3. O conceito de um mundo arruinado pelo pecado.

Para a grande maioria evangélica, o mundo inteiro está irremediavelmente arruinado pelo pecado; a ação da igreja se resume em salvar o maior número de almas deste planeta apodrecido. Os fundamentalistas evangélicos crêem numa versão exagerada da perversão humana segundo a teologia de Santo Agostinho. Ele propôs que os seres humanos já nascem condenados ao inferno devido ao pecado original. O pecado, segundo ele, deformou a humanidade de tal maneira que as pessoas são incapazes de fazer o bem. Os muçulmanos, hereges e infiéis, segundo o fundamentalismo evangélico, já estão condenados ao fogo eterno. Os evangélicos americanos chegam a conceder que os motivos para essa guerra são escusos e que os governantes não agem com transparência.
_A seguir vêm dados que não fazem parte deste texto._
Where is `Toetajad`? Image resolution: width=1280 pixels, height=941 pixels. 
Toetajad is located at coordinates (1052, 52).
Ao mesmo tempo a justificam, mesmo que ela mate milhões de crianças por desnutrição, doenças ou debaixo das bombas. Por que? Devido à mesma lógica inquisitória que condenava as bruxas a arderem nas fogueiras. “Se já vão para o inferno mesmo, não há problema em lhes antecipar a chegada”. Não há grandes problemas se a força militar os destruir. Eles representavam um estorvo para que o cristianismo chegasse aos confins da terra.
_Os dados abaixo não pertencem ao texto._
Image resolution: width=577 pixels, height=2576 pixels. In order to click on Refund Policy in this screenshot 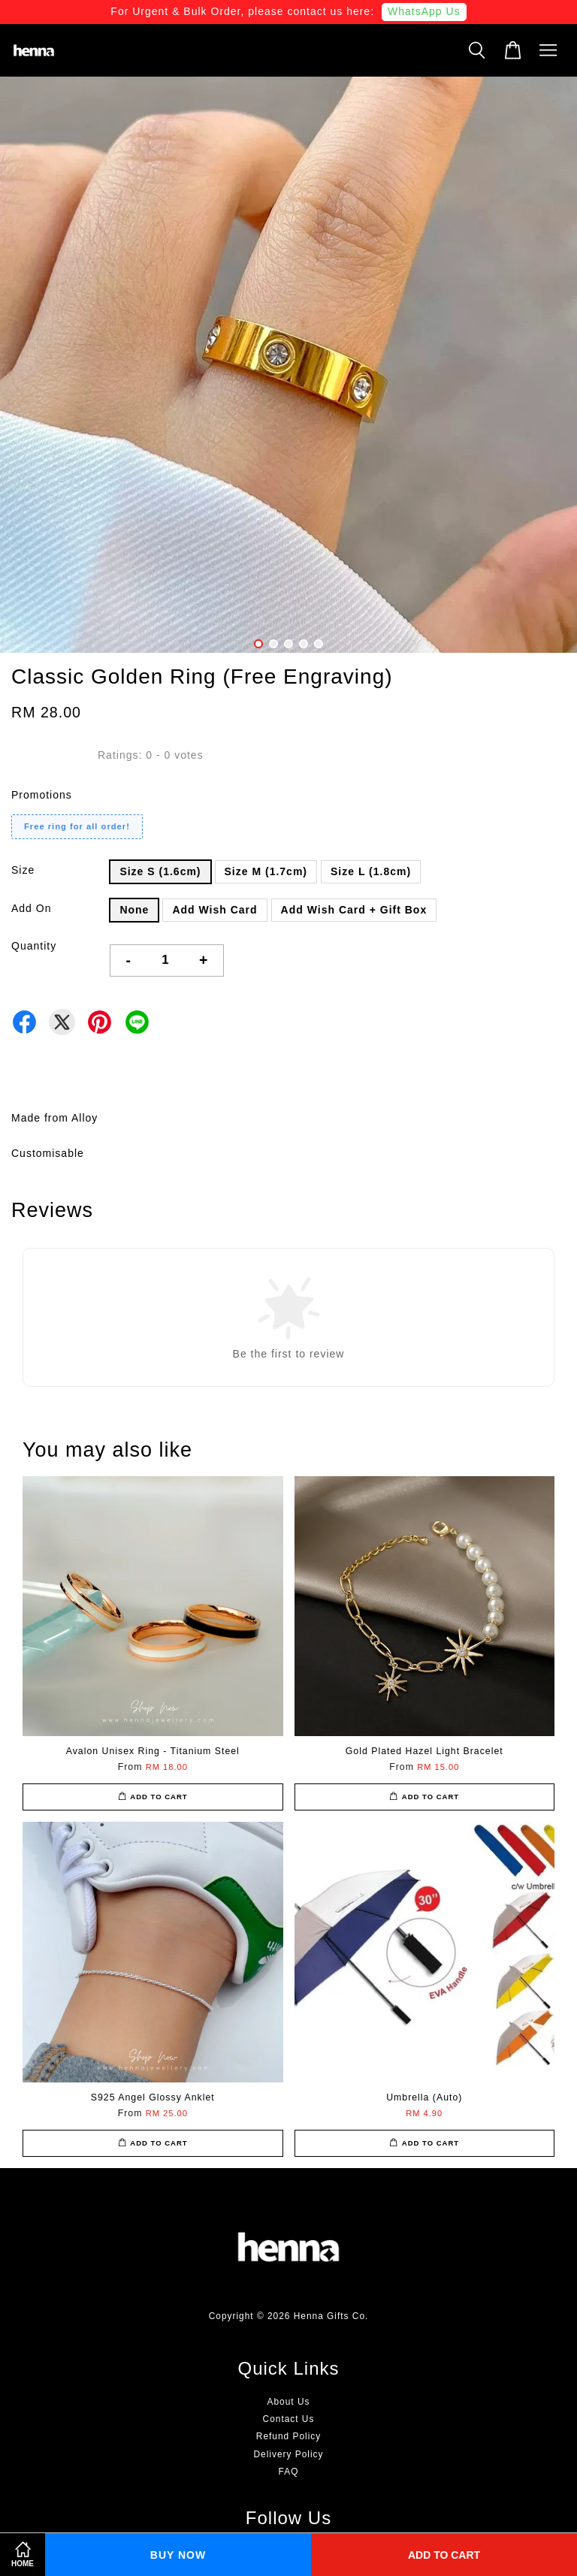 , I will do `click(288, 2436)`. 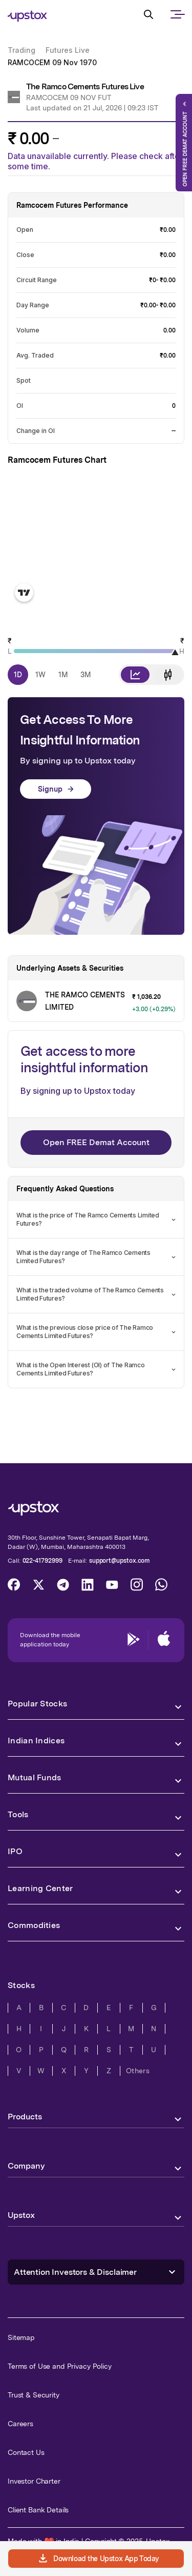  I want to click on 022-41792999, so click(42, 1561). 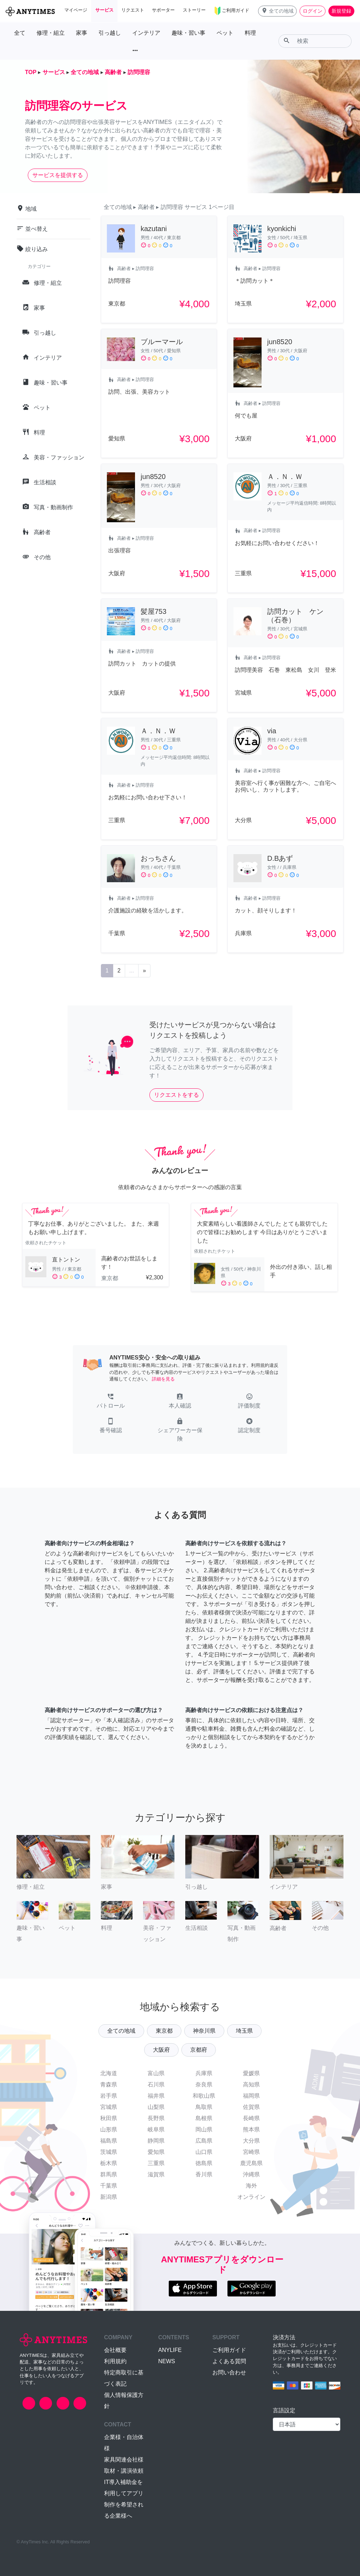 Image resolution: width=360 pixels, height=2576 pixels. What do you see at coordinates (108, 2141) in the screenshot?
I see `福島県` at bounding box center [108, 2141].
A revista Newsweek detectou um fatalismo calvinista na administração Bush. “Há um elemento fatalista” afirma David Frunn, ex-escritor dos discursos do presidente. “Você faz o seu melhor e aceita que tudo esteja nas mãos de Deus”. A lógica é que se Deus controla todas as coisas, basta agir com sinceridade e todas as variáveis históricas se acertarão. “Hoje ninguém ao redor de Bush”, denuncia Frunn, “pode duvidar de seus atos, mesmo quando deveria”. A Newsweek denuncia (ou elogia?) que a fé de Bush o ajuda a escolher um caminho sem nunca questionar os seus desdobramentos. Ele nunca olha para trás porque acredita que Deus está sempre cumprindo os seus desígnios e que o futuro acontecerá como estava predito desde sempre.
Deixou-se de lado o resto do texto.